Am 19. und 20. November 2010 hat die KPV auf ihrem „Kongress-kommunal“ in Weimar den Beschluss „Neue Kraft für Städte und Regionen“ gefasst. Mit ihm möchte die KPV die Weichen für die Zukunft stellen. Ziel ist ein neuer Ansatz bei der Entwicklung der Gemeinden, Städte und Landkreise in Deutschland.
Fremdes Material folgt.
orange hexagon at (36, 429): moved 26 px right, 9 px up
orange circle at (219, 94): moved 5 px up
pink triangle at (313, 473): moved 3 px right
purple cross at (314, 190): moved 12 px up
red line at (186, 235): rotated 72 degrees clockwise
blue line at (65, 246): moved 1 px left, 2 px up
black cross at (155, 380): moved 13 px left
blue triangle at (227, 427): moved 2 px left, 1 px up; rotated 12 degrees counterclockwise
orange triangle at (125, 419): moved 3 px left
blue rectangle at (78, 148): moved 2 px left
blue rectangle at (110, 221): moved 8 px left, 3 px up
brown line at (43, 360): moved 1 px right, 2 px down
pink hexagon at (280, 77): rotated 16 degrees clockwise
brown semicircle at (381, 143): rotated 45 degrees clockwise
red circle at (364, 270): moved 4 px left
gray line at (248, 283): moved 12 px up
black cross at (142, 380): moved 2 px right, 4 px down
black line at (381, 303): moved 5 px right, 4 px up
Die Kommunalpolitische Vereinigung von CDU und CSU Deutschlands will einen neuen Ansatz bei der Entwicklung der Gemeinden, Städte und Landkreise in Deutschland. Im Wettbewerb untereinander und in der europäischen Union müssen wir neue Kraft für Städte und Regionen bei uns entwickeln. Unsere Gesellschaft wandelt sich – christlichdemokratische und christlich-soziale Kommunalpolitik setzt auch heute bei der Bewältigung der Herausforderungen auf die Prinzipien von Selbstverantwortung und Subsidiarität, Gemeinwohlorientierung und Gerechtigkeit auch für die kommenden
Generationen.

Kommunale Selbstverwaltung muss mehr denn je Innovationsmotor und Kern aktiver Bürgergesellschaft sein. Die Kommunalpolitikerinnen und Kommunalpolitiker der Union wollen sich deshalb vor Ort für eine zukunftsfähige Politik einsetzen, die sich vorausschauend mit den strategischen Fragen und der langfristigen Steuerung der Entwicklung der Städte und Regionen beschäftigt.

Nach 20 Jahren Wiedervereinigung können wir stolz auf die Leistungen vor Ort blicken. Aktive Kommunalpolitikerinnen und Kommunalpolitiker haben Kommunale Selbstverwaltung im geeinten Deutschland mit Leben erfüllt. In den Gemeinden sind großartige Erfolge erzielt worden. Dorferneuerung, Stadtumbau, Investitionen in die Infrastruktur zeigen deutlich den Fortschritt.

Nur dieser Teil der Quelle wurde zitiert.